# EXERCISE DESCRIPTION:
Wherever "businesses" appears in a line of the listing, report that line.

# INPUT FOR THIS TASK:
==========

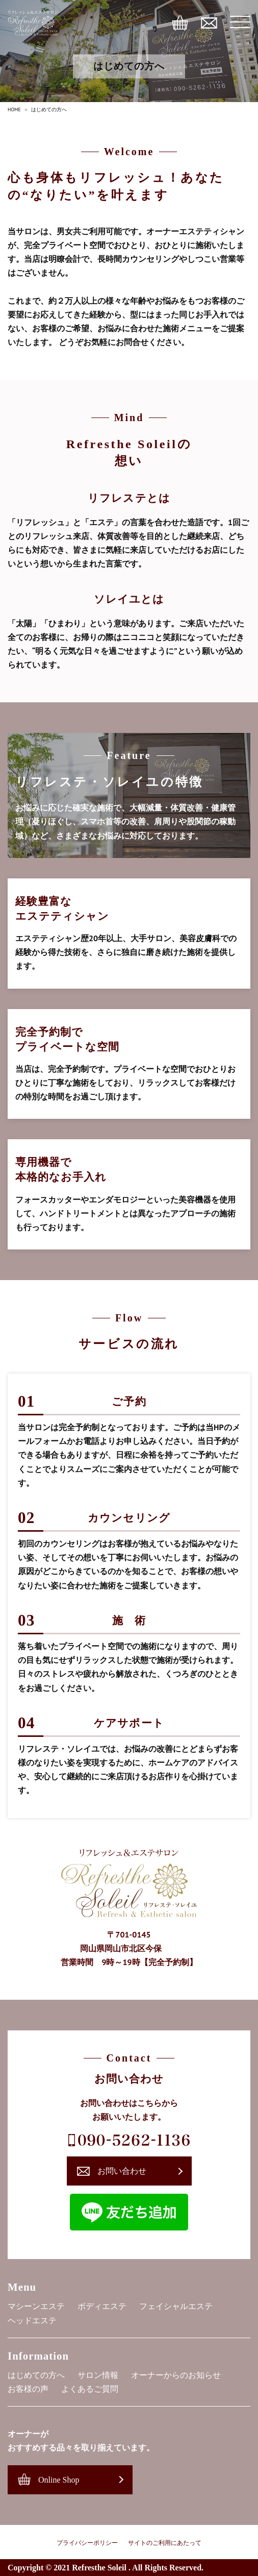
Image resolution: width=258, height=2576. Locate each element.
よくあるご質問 (89, 2389)
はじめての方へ (36, 2375)
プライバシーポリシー (87, 2542)
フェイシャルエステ (176, 2306)
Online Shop (58, 2479)
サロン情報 (98, 2375)
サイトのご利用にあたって (164, 2542)
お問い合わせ (121, 2171)
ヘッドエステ (32, 2320)
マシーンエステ (36, 2306)
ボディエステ (102, 2306)
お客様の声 (28, 2389)
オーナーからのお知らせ (176, 2375)
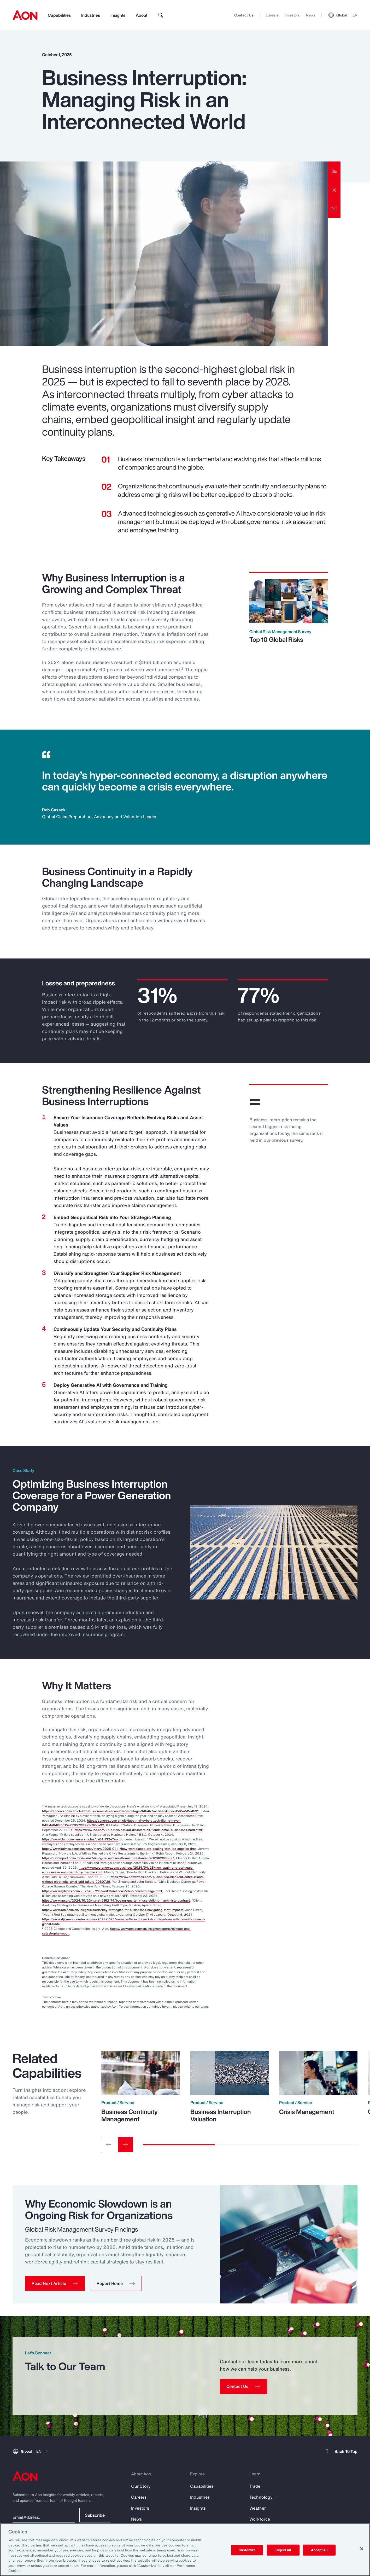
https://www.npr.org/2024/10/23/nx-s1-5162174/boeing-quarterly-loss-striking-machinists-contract (116, 1900)
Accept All (319, 2550)
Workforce (259, 2519)
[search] (161, 15)
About (141, 15)
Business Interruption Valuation (220, 2115)
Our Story (141, 2486)
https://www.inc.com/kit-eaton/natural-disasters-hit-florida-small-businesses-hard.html (138, 1830)
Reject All (283, 2550)
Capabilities (59, 15)
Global (342, 15)
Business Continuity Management (129, 2115)
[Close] (361, 2549)
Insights (117, 15)
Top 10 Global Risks (276, 639)
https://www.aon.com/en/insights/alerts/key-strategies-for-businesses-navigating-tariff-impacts (112, 1910)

==========

# SOLUTION TO THIS PROBLEM:
https://www.inc.com/kit-eaton/natural-disasters-hit-florida-small-businesses-hard.html (138, 1830)
https://www.aon.com/en/insights/alerts/key-strategies-for-businesses-navigating-tariff-impacts (112, 1910)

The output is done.